A Global Health Security Action Group (GHSAG) of senior officials was established by Ministers to develop and implement concrete actions to improve global health security. It also serves as a network of rapid communication/reaction in the event of a crisis.

The GHSI’s mandate is to undertake concerted global action to strengthen public health preparedness and response to chemical, biological, radiological, and nuclear (CBRN) threats, as well as pandemic influenza.

The GHSI’s goals explain how GHSI addresses intentional, accidental and naturally occurring events.

1. Trusted Forum: Maintaining of forum of technical and policy cooperation to strengthen collective efforts in addressing current and emerging threats.

2. Partnerships: Engaging in cross-sectoral collaboration both domestically and internationally in order to strengthen partnerships.

3. Capacity Building: Promoting awareness and dissemination of outcomes from GHSI activities to ensure our work will benefit global public health capacity building for preparedness and response.

Bringing together senior officials from each delegation, the Global Health Security Action Group (GHSAG) ensures that ministers’ plans and objectives are translated into concrete actions and to serve as a network of rapid communication in the event of a crisis. GHSAG members exchange information regarding global health security issues, discuss policy priorities for the network, review progress on technical-level activities and assist in the preparation of annual Ministerial meetings.
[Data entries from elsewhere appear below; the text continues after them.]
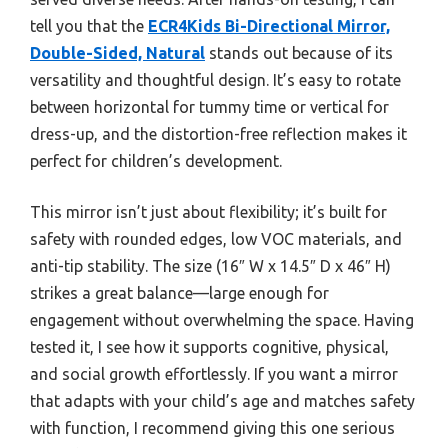
tell you that the
ECR4Kids Bi-Directional Mirror,
Double-Sided, Natural
stands out because of its
versatility and thoughtful design. It’s easy to rotate
between horizontal for tummy time or vertical for
dress-up, and the distortion-free reflection makes it
perfect for children’s development.
This mirror isn’t just about flexibility; it’s built for
safety with rounded edges, low VOC materials, and
anti-tip stability. The size (16″ W x 14.5″ D x 46″ H)
strikes a great balance—large enough for
engagement without overwhelming the space. Having
tested it, I see how it supports cognitive, physical,
and social growth effortlessly. If you want a mirror
that adapts with your child’s age and matches safety
with function, I recommend giving this one serious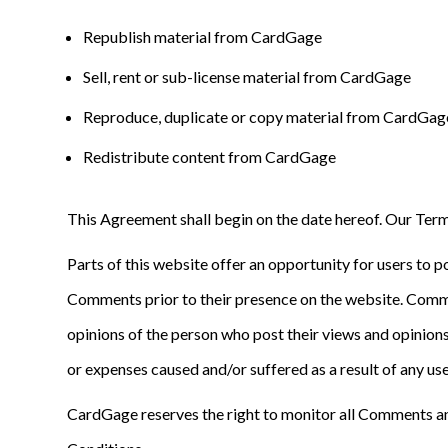
Republish material from CardGage
Sell, rent or sub-license material from CardGage
Reproduce, duplicate or copy material from CardGag
Redistribute content from CardGage
This Agreement shall begin on the date hereof. Our Term
Parts of this website offer an opportunity for users to p
Comments prior to their presence on the website. Comme
opinions of the person who post their views and opinions
or expenses caused and/or suffered as a result of any u
CardGage reserves the right to monitor all Comments a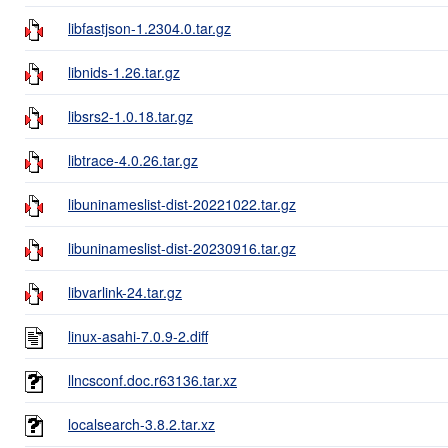
libfastjson-1.2304.0.tar.gz
libnids-1.26.tar.gz
libsrs2-1.0.18.tar.gz
libtrace-4.0.26.tar.gz
libuninameslist-dist-20221022.tar.gz
libuninameslist-dist-20230916.tar.gz
libvarlink-24.tar.gz
linux-asahi-7.0.9-2.diff
llncsconf.doc.r63136.tar.xz
localsearch-3.8.2.tar.xz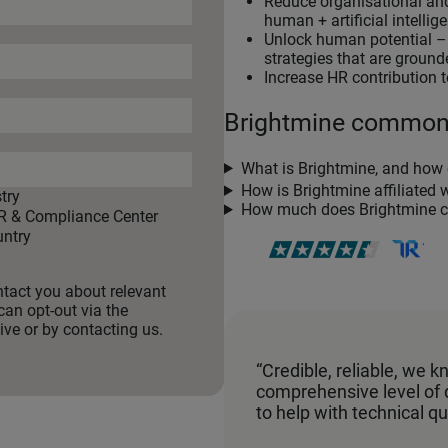
Reduce organisational and
human + artificial intellig
Unlock human potential – c
strategies that are grounde
Increase HR contribution t
Brightmine commo
What is Brightmine, and how 
How is Brightmine affiliated 
try
How much does Brightmine c
R & Compliance Center
ntry
ntact you about relevant
can opt-out via the
ve or by contacting us.
“Credible, reliable, we 
comprehensive level of
to help with technical qu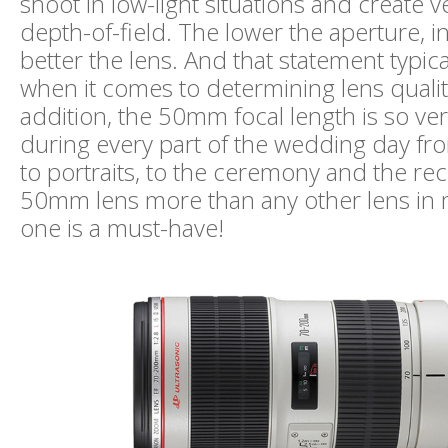
shoot in low-light situations and create v
depth-of-field. The lower the aperture, i
better the lens. And that statement typica
when it comes to determining lens quality
addition, the 50mm focal length is so versa
during every part of the wedding day fro
to portraits, to the ceremony and the rec
50mm lens more than any other lens in m
one is a must-have!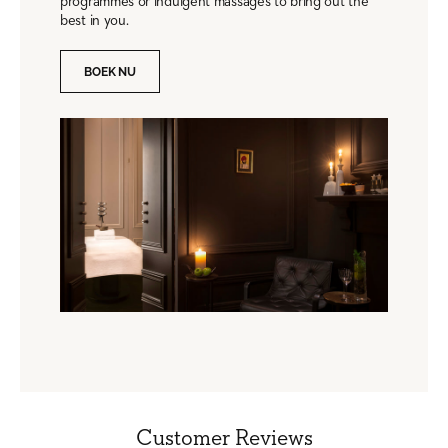
programmes or indulgent massages to bring out the
best in you.
BOEK NU
Customer Reviews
The GHSI Secretariat is responsible for meeting planning, horizontal coordination and integrated priority-setting across the initiative, which includes management of the Coordination and Liaison Committee and the Communicators’ Network.
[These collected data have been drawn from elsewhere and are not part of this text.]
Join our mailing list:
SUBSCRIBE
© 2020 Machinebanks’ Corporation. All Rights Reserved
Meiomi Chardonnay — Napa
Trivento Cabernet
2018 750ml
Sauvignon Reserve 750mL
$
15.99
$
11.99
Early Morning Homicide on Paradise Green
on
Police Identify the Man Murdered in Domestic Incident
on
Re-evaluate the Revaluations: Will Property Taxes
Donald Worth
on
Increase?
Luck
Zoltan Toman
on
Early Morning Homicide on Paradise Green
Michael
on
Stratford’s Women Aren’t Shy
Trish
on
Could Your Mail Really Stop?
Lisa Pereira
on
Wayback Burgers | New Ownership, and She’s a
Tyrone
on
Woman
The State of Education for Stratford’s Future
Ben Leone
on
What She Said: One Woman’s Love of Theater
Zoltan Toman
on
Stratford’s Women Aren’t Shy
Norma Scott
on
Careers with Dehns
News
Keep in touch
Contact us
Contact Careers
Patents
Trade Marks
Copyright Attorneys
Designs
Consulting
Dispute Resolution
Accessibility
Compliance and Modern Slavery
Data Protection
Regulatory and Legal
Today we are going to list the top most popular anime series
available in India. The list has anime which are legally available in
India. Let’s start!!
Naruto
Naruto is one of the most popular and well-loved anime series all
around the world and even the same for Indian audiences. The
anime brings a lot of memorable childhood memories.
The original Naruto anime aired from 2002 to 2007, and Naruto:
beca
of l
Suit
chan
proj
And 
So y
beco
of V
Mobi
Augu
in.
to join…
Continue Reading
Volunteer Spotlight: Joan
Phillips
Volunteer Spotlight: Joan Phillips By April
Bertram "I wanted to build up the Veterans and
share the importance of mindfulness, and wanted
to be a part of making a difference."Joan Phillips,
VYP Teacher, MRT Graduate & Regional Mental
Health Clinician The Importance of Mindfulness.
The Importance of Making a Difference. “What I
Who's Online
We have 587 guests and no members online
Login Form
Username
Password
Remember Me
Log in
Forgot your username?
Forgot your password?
Current GHSI Technical/Scientific Working Groups are:

  • The Chemical Events Working Group is involved in the risk prioritization of chemicals, the identification of research needs and best practices in the area of medical countermeasures, as well as other cross-hazard projects such as early alerting and reporting.
  • The Biological Working Group is responsible for addressing existing gaps and research and development needs required for GHSI member countries to prepare for and respond to biological threats, excluding pandemic influenza and other respiratory viruses of pandemic potential.
    • The Laboratory Network is involved in promoting quality assurance in diagnostics, flexibility and adaptability of techniques and technologies and addressing issues regarding transport of specimens.
  • The Radio-Nuclear Threats Working Group works in collaboration with other radiation protection and nuclear safety authorities on emergency preparedness, undertakes projects in areas such as countermeasures and laboratory aping, and serves as an informal communication network during emergencies.
  • The Pandemic Influenza Working Group is responsible for sharing and comparing respective national approaches to pandemic preparedness, including vaccine and anti-viral stockpiling and use, surveillance and epidemiology, diagnostics, and public health measures. For example, during the H1N1 Pandemic, the Working Group coordinated the regular exchange of information among GHSI members on the status of the pandemic response.

Future Perspectives

The nature of health security continues to evolve in a number of important ways, giving rise to new challenges. These emerging challenges illustrate the need for governments to remain vigilant in their preparedness and response, and to strengthen efforts for international cooperation. Governments have placed increasing emphasis on preparedness and response strategies that build on an “all hazards” approach. This approach promotes the use of common platforms to address a variety of diverse health threats and risks.

Since its inception in 2001, the value of the GHSI partnership has been demonstrated through timely information exchange and effective networks, resulting in strengthened capacity and decision-making related to CBRN threats and risks. As health security continues to evolve, the GHSI’s preparedness and response activities will remain adaptable to changing threats and to the changing health security landscape.